Feature Engineering

Feature Scaling

Feature Scaling Formula

Min Max Rescaler Coding Quiz

""" quiz materials for feature scaling clustering """

### FYI, the most straightforward implementation might 
### throw a divide-by-zero error, if the min and max
### values are the same
### but think about this for a second--that means that every
### data point has the same value for that feature!  
### why would you rescale it?  Or even use it at all?
def featureScaling(arr):
    min_x = min(arr)
    value_range = max(arr) - min_x
    
    if value_range == 0:
        return [1 for x in arr]
    
    return [float(x - min_x) / value_range for x in arr]

# tests of your feature scaler--line below is input data
data = [115, 140, 175]
print featureScaling(data)

Min Max Rescaler in sklearn

Quiz: Algorithms affected by feature rescaling

Decision Trees
SVM with RBF Kernel
Linear Regression
K-means clustering

Answer: SVM and K-means are affected by feature rescaling. For instance, take the feature rescaling example where weight and height were rescaled, so that their contributions to the outcome would be the same (i.e: between 0 and 1). Because SVM and K-means compute distances, scaling the features would affect the calculated distances and therefore would affect the result.

In contrast, Decision Trees and Linear Regression don’t measure distances. Decision Trees define for each feature available some constant value in order to split the data. So if we scale that feature, we will be scaling the constant split value by the same amount and the result won’t be changed.
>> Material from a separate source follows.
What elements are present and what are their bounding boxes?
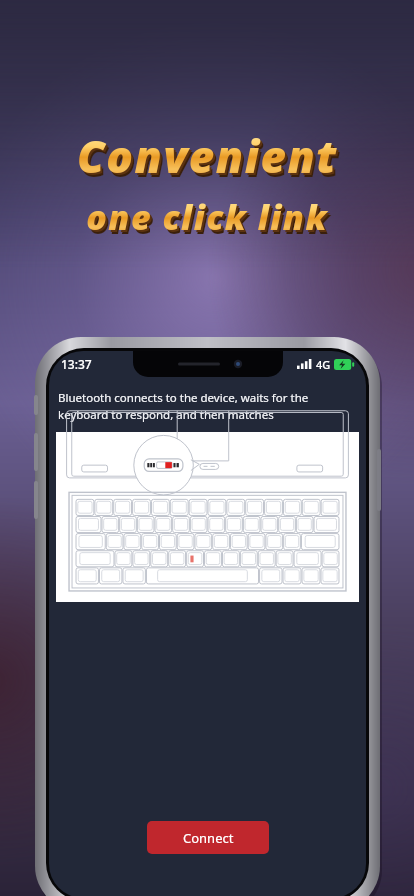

In a similar way, Linear Regression defines coefficients for each feature available, so they are independent from each other and rescaling the features won’t change the results

Feature Selection

Why Feature Selection?

Knowledge Discovery: usually we don’t need all the features to solve a problem. Also, selecting the important features allow us to understand, interpret, visualize and get more insights about the problem.
- Interpretability
- Insight
Curse of dimensionality: to correctly fit a model, we need 2ⁿ training data, where n is the number of features of our model.

How hard is feature selection?

Feature selection is defined as:

F(N) -> M, where M ≤ N

To select all M relevant features from N, without knowing M, we need to try all subsets of N. This give us $n choose m$ combinations, which, if we don’t know m equals 2ⁿ possibilities.

Filtering and Wrapping Overview

Filtering and Wrapping Comparison

Filtering is a straightforward process where the search algorithm and the learner don’t interact.
In contrast, in wrapping the learner gives feedback to the search algorithm about which features are impacting the learning process. Because of this, it is slower than filtering.
As an example, one could use a Decision Tree as a search algorithm for filtering. This DT would be trained until overfitting, thus maximizing information gain (the filtering criterion). Then we would extract the selected features from the flattened DT and input them into another learner, for example: KNN. In this setup, KNN’s major setback, which is needing too much train data to fit the model to all features available, would be dealt with by the filtering done by the DT.

Filtering and Wrapping Comparison 2

In the lesson, the teacher shows us how filtering uses the labeled data to get to the best results, while wrapping uses the bias of the learning algorithm to select the best features.
Examples of wrapping setups are:
- hill climbing
- randomized optimization
- forward sequential selection
- backward elimination

Minimum Features Quiz

The quiz asks the student to select the minimum features needed to minimize erros to (1) a Decision Tree, (2) an origin limited perceptron.
The solution involves testing the features using some filtering or wrapping algorithm, in trial-and-error fashion.
My solution was based on the insight that the predicted function is a AND b. Because of that is easy to note what features are necessary to minimize the error for both learners.

Feature Relevance

A feature x_i is strongly relevant if removing it degrades the Bayes Optimal Classifier (BOC)
A feature x_i is weakly relevant if:
- it is not strongly relevant
- exists a subset of features S that by adding x_i to S, improves BOC
otherwise the feature x_i is irrelevant

In the AND quiz-example, the teacher shows that the features a and bare strongly relevant, since the function is a AND b and we need both to correctly predict the result.
By adding another feature e equal to not a, we make both a and e weakly relevant, because without one of them, we can still use the other to predict the result of a AND b (or NOT e AND b).
The other features c and d are irrelevant, but not useless as we’ll see next.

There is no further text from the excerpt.